The conventions are standard, with status polling for long-running jobs and a per-key rate limit. The contract is treated as frozen – only additive changes are made within it, so integrations built today keep working. Agencies and teams can feed Publisher from their own tools, build custom dashboards, and automate publishing end to end without being locked into the UI.
One visual language across the whole app
The app now runs on a shared design system with a calm, functional visual language. Colour signals status only – green, amber, red, blue for state, never decoration. Platform colours appear as a small brand dot for recognition, never to imply status. Primary content reads above secondary, technical detail is quietened or collapsed, and screens use bordered cards with subtle shadow, hairline dividers, and generous spacing instead of heavy drop shadows.

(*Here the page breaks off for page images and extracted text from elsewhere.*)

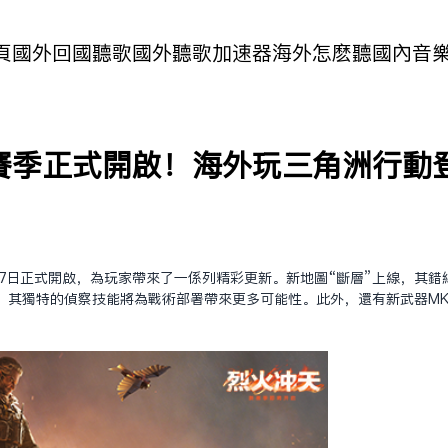
頁
國外回國聽歌
國外聽歌加速器
海外怎麽聽國內音
賽季正式開啟！海外玩三角洲行動
17日正式開啟，為玩家帶來了一系列精彩更新。新地圖“斷層”上線，其
，其獨特的偵察技能將為戰術部署帶來更多可能性。此外，還有新武器MK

A kit of reusable components keeps every screen consistent and easy to extend, which matters when a release adds this many features at once. They all speak the same visual vocabulary.
How the pieces fit together
Read individually, these are eight features. Together they close a loop. Analytics captures what works. The analytics-driven AI and the drafting agent apply those lessons, grounded in your knowledge base, to your timing and your drafts. The composer and calendar make it fast to refine and oversee. The API wires it into the rest of your stack. The design system keeps the whole thing legible.
For a team, that adds up to content operations that improve as your analytics build up, with less manual effort and clearer oversight at every step. To be clear, this is your own performance data guiding your own drafts and timing – not your content training an AI model. Try it, and tell us what you ship.